Alison Sinclair (Clare College, Cambridge)
Intimate connexions and shared sensibilities in the Residencia de Estudiantes: aims, ethos, texts and subtexts

A prime instrument in the fostering of cultural contacts between Spain and elsewhere was the Residencia de Estudiantes. This paper aims to re-examine its aims, its ethos, and its subtexts. The offshoot of the revolutionary educational establishment of the Institución Libre de Enseñanza, the Residencia has entered the Spanish national imaginary as home to Lorca, forum for elite educational contacts. The question raised by its existence is the degree to which it was, like the Institución that brought it to being, a counter-establishment element of the country, allowing dissent and intellectual exploration to be aired, and the extent to which it was, in its own way, a world that tuned and refined cultural sensibilities.

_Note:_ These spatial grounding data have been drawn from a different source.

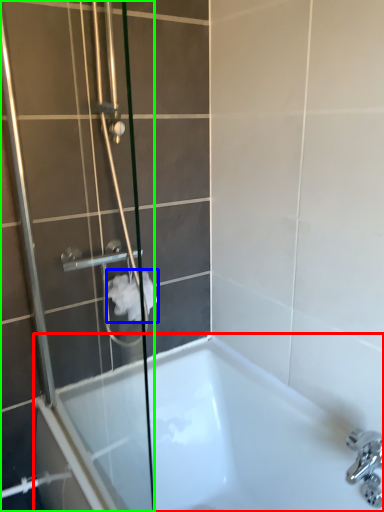 Question: Based on their relative distances, which object is nearer to bathtub (highlighted by a red box)? Choose from toilet paper (highlighted by a blue box) and shower door (highlighted by a green box).

Choices:
 (A) toilet paper
 (B) shower door

Answer: (B) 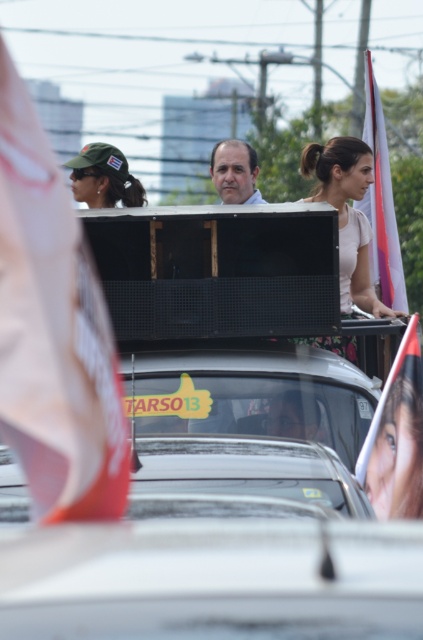 You are a photographer trying to capture the Cuban flag emblem on the green fabric cap at upper left and the green fabric flag at upper left in the same frame. Which object should you zoom in on to ensure both are visible without cropping?

The green fabric flag at upper left has a smaller width than the green fabric cap at upper left, so you should zoom in on the green fabric cap at upper left to include both objects in the frame.

You are a photographer at the event and need to capture a photo where both the green fabric flag at upper left and the green fabric cap at upper left are visible. Based on their positions, which one should you adjust your camera to focus on first to ensure both are in frame?

The green fabric flag at upper left is to the right of the green fabric cap at upper left, so you should focus on the green fabric cap at upper left first to ensure both are in frame.

You are standing at the origin point in the image. Which of the two points, point [71,208] or point [379,449], is closer to you?

Point [71,208] is in front of point [379,449], so it is closer to you. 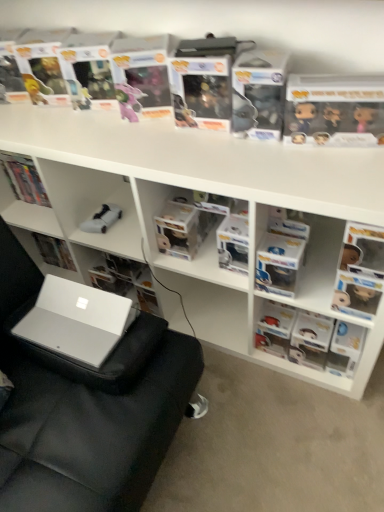 At what (x,y) coordinates should I click in order to perform the action: click on free space in front of clear plastic book at upper center, placed as the first paperback book when sorted from left to right. Please return your answer as a coordinate pair (x, y). The height and width of the screenshot is (512, 384). Looking at the image, I should click on (216, 150).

Crucial to the fostering of the atmosphere of the Residencia is, arguably, the English input. Cultural contacts between the two countries were fostered by the Residencia, allowing scholarly exchange schemes. But was the result the exchange of political ideas, or the sharing of poetic sensitivities? Was it a meeting of social realities, or the place that provided for the intimacy of side-stepping mainline social norms and developments? Given the enthusiasm (little acknowledged) in Spain for English progressive education (more than the German model so advocated by Ortega), it is perhaps little surprising that some of the waywardness and sensibilities of the Bloomsbury set should also have been communicated in this refined cultural exchange. Evidence brought forward in this discussion will include the nature of the Residencia’s publication, Residencia, and the range of articles (with their accompanying visual images).

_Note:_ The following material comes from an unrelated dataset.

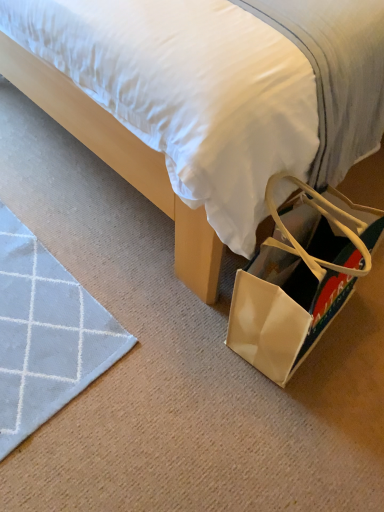 Where is `free space to the left of matte beige shoulder bag at lower right`? Image resolution: width=384 pixels, height=512 pixels. free space to the left of matte beige shoulder bag at lower right is located at coordinates (172, 325).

Peter Anderson (Royal Holloway)
The Shaping of Memory in 1940s Spain

The perception of Spain as other has impeded the study of the shaping of memory in 1940s Spain. The Franco regime perpetuated a memory based on the primitive national character or the need to destroy European liberalism. Many historians, in contrast, have silenced the past with a view to European integration or concentrated on demonstrating the European nature of the fascist repression and the ‘extirpation’ of memory. All these intellectual developments have neglected the role of ordinary people in composing memories within the dominant discourse.

The paper will argue that by focusing on the way everyday culture allowed for a public expression of memories outside the dominant memory, dissent can be seen to occupy an important part in the memory shaping process. These power relations will be explored through work dealing with civilian justice in the 1940s and comparisons with other European experiences.